VARIE 23/9/2015, 23 settembre 2015
APPUNTI PER GAZZETTA - SALTA L’AD DI VOLKSWAGEN
REPUBBLICA.IT
MILANO - Martin Winterkorn non è più l’amministratore delegato di Volskwagen. Il potente manager ha annunciato le dimissioni dalla casa tedesca dopo l’esplosione dello scandalo legato alla falsificazione dei test sulle emissioni, ma ha voluto ribadire la sua completa estraneità ai fatti. Anche il governo di Berlino nega di essere stata a conoscenza di violazioni delle norme, mentre tutto il mondo continua ad esprimere preoccupazione per l’accaduto e promette di prendere le dovute contromisure.
L’addio del ceo.
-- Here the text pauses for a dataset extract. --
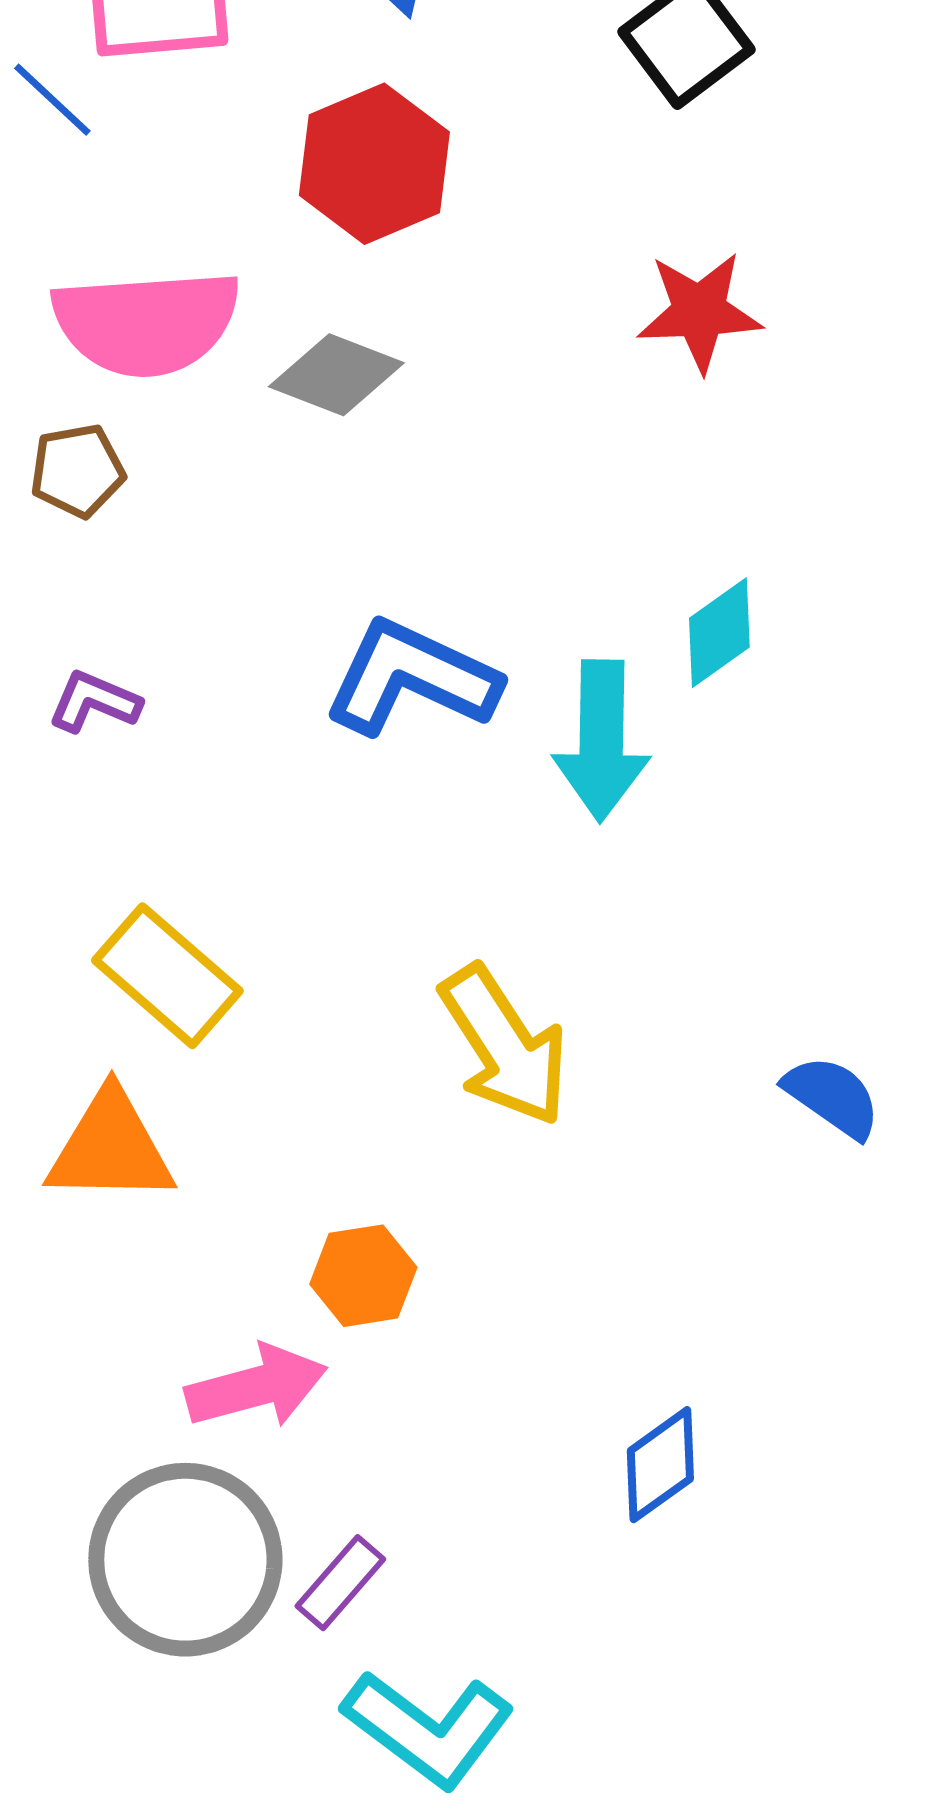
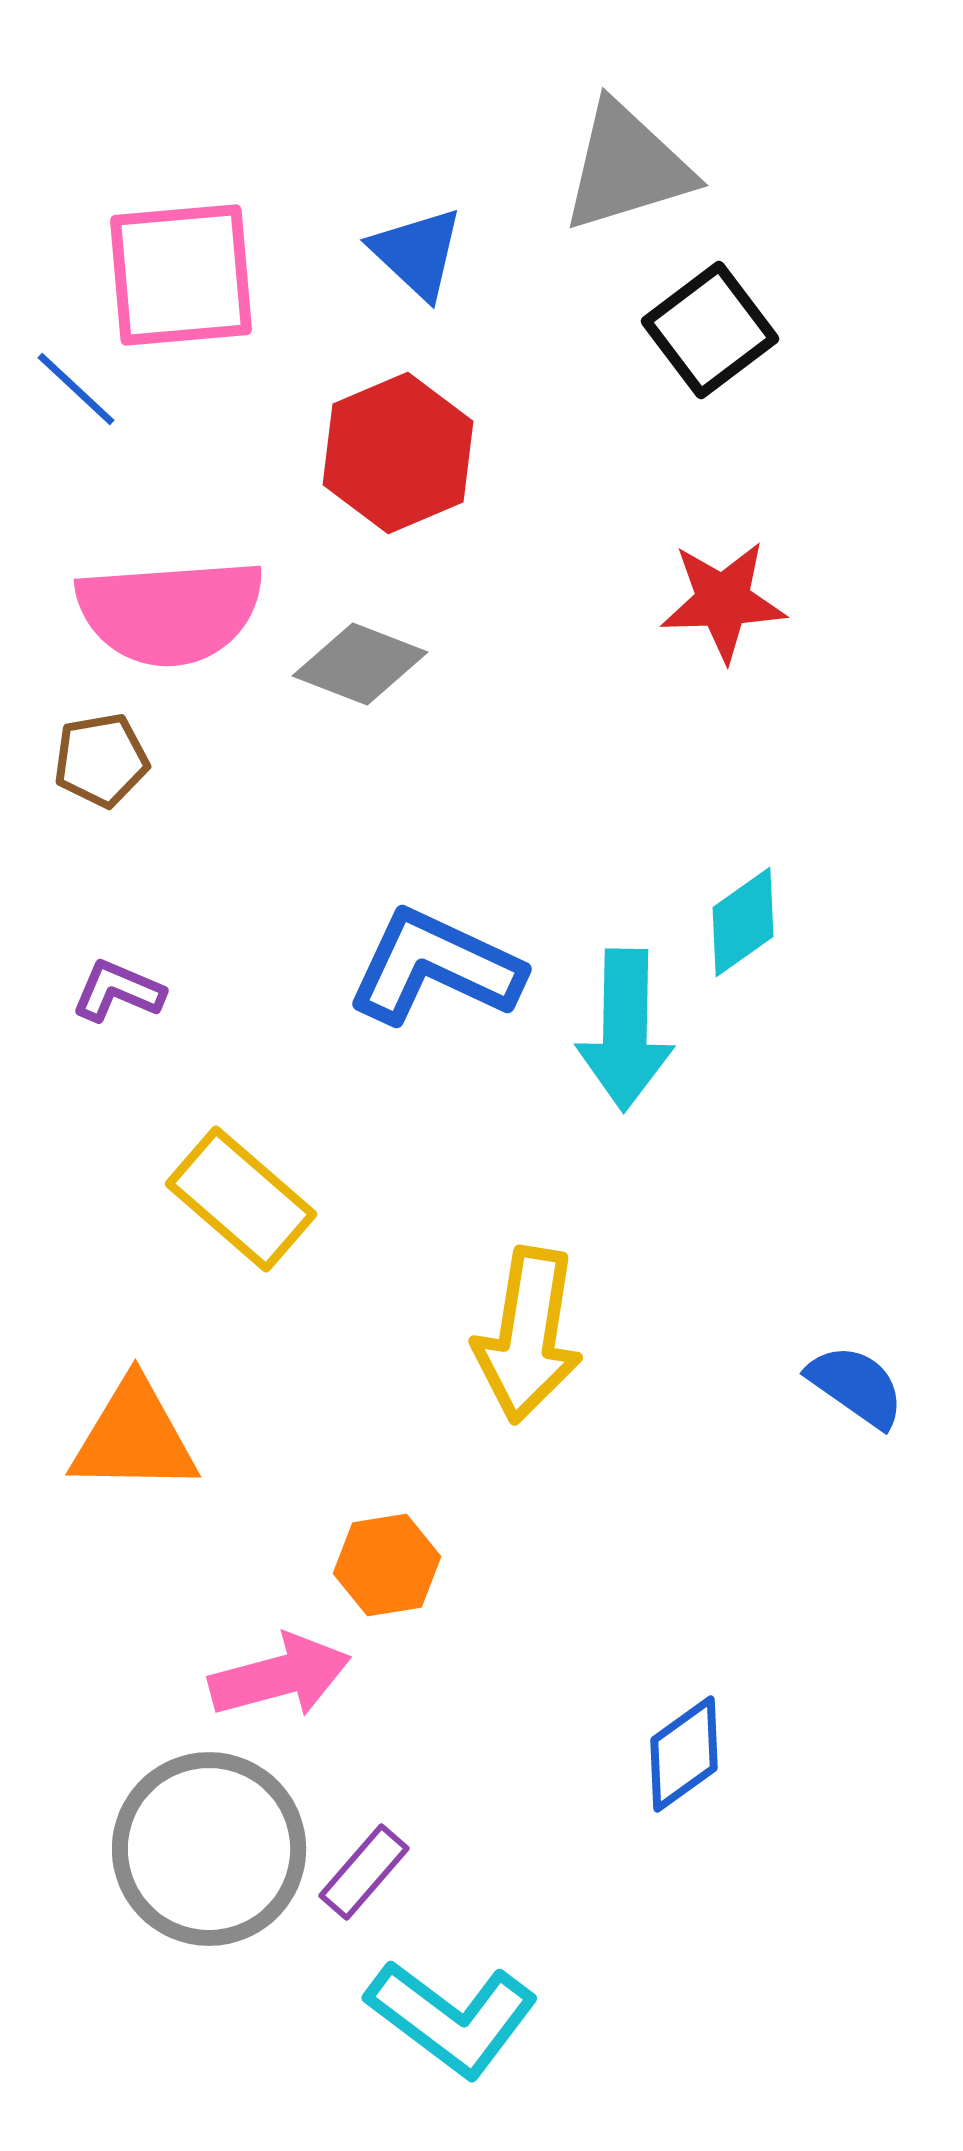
yellow rectangle: (167, 976) -> (241, 1199), moved
yellow arrow: (504, 1046) -> (528, 1335), turned 42

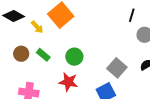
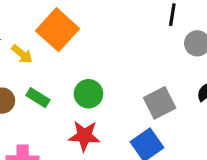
gray square: (117, 68) -> (160, 103), turned 30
Le immediate scuse non sono quindi bastate a Winterkorn per restare in sella al gruppo che per il momento ha ammesso di avere in circolazione 11 milioni di auto ’truccate’ per bluffare ai test sulle emissioni e far figurare, grazie alla sofisticata centralina, prestazioni di gran lunga migliori rispetto a quelle effettivamente messe in strada. Se negli Usa l’agenzia Epa ha parlato di circa 500mila auto coinvolte significa che c’è una buona fetta di vetture in giro per il mondo da verificare. E proprio in Europa si ha l’affezione maggiore dei clienti verso il diesel, motivo per cui il Vecchio continente rischia di rappresentare un gran problema per Volkswagen.
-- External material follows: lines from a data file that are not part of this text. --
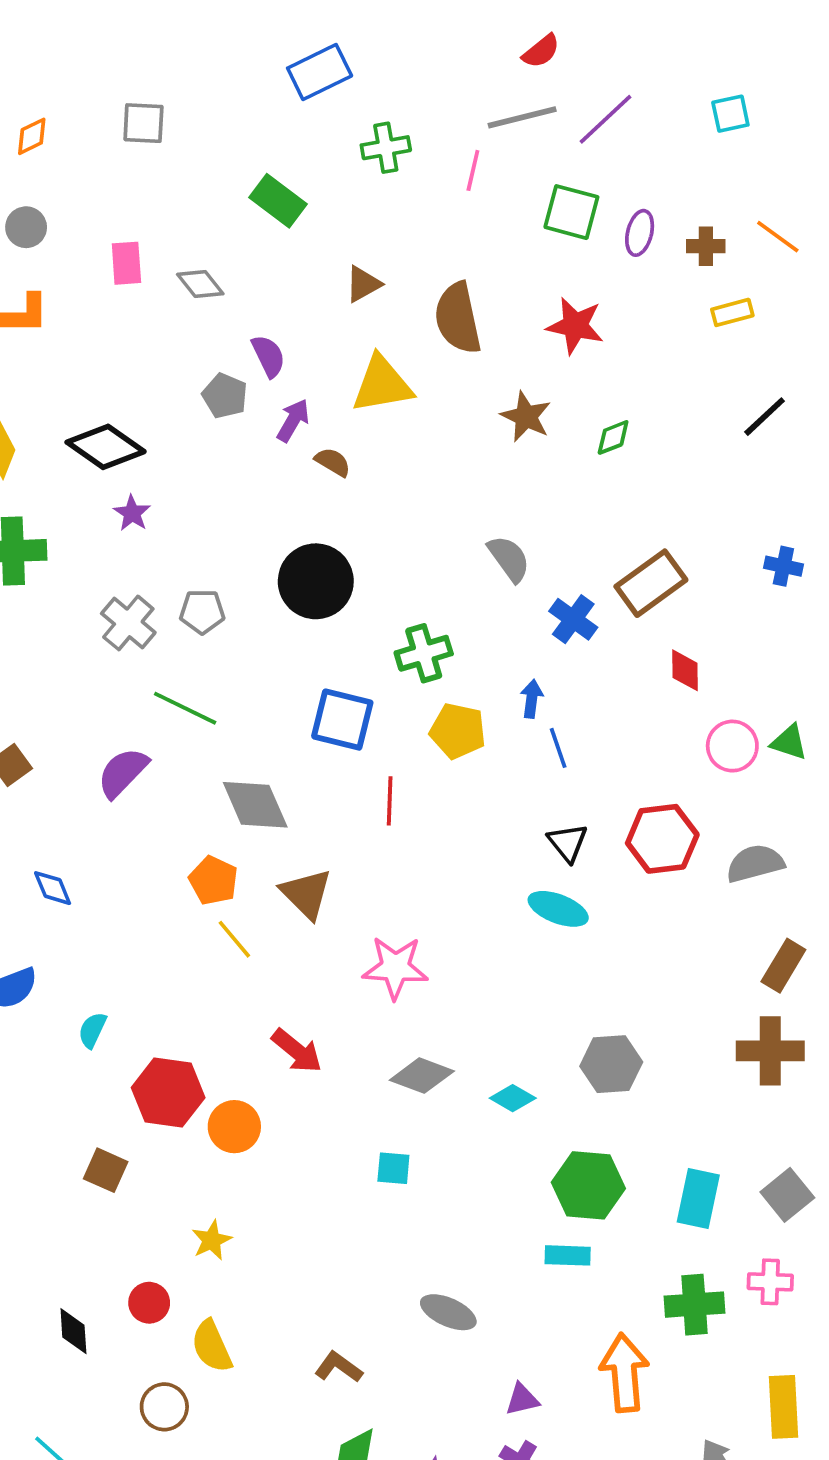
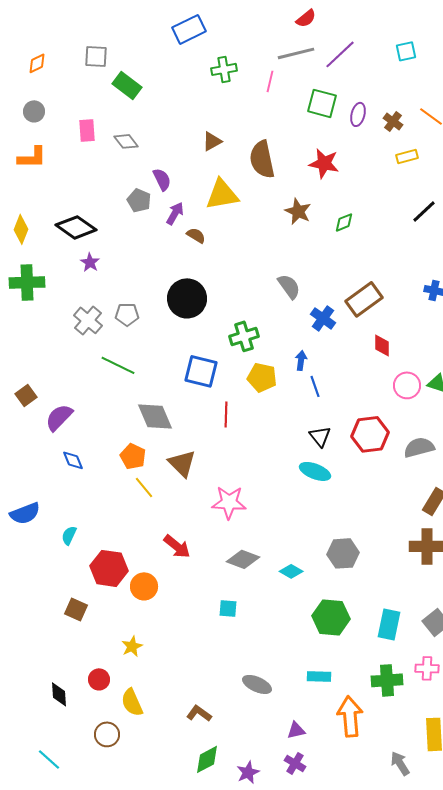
green rectangle: (278, 201) -> (127, 85), moved
brown cross: (706, 246) -> (393, 121), turned 36
purple semicircle: (123, 773) -> (59, 417), moved
blue diamond: (53, 888) -> (73, 460), moved
cyan rectangle: (568, 1255) -> (319, 676), moved

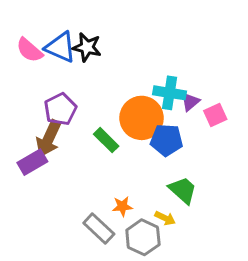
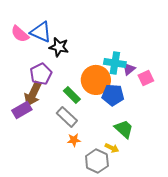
black star: (87, 47) -> (59, 47), moved
orange star: (122, 206) -> (74, 140), moved
gray rectangle: (99, 228) -> (67, 117), moved

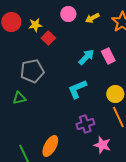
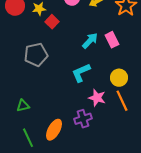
green triangle: (19, 98) -> (23, 106), moved
purple cross: (85, 124) -> (83, 119), moved
pink star: (102, 145) -> (97, 98), moved

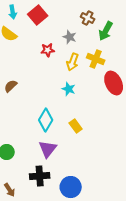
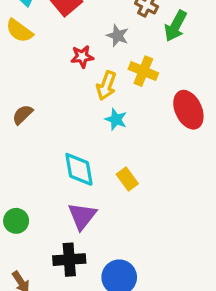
yellow cross: (96, 59) -> (143, 71), moved
yellow arrow: (73, 62) -> (106, 86), moved
cyan diamond: (46, 120) -> (79, 169), turned -40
Proprio il ruolo di Winterkorn, che nella scorsa primavera aveva vinto la dura battaglia per la guida di Vw con Ferdinand Piech, è ora al centro dell’attenzione: d’altra parte il manager in sella alla casa tedesca dal 2007 è il responsabile del prodotto e il Consiglio di Sorveglianza di Wolfsburg sta cercando di appurare di cosa fosse effettivamente a conoscenza. La debacle del manager, però, colpisce anche gli azionisti che solo pochi mesi fa avevano definito Winterkorn il "miglior amministratore delegato possibile" di Volkswagen spiegando che sarebbe rimasto al suo posto, con "lo stesso vigore e successo", anche dopo la fine 2016, quando il suo mandato sarebbe scaduto.
Adesso, nelle ricostruzioni di Bloomberg, sarebbero tre le persone chiave per il suo futuro: Wolfgang Porsche, che guida la famiglia con il maggior numero di diritti di voto in Volkswagen; Bernd Osterloh, il potente capo del sindacato; Stephan Weil, governatore della Bassa Sassonia e forte di un diritto di veto all’interno della compagnia. Nelle febbrili ore di consultazioni che seguiranno tra qui e venerdì gireranno anche i nomi di possibili successori che potrebbero essere annunciati proprio dopodomani: già si parla di Matthias Mueller, il numero uno della Porsche che ha il sostegno della famiglia.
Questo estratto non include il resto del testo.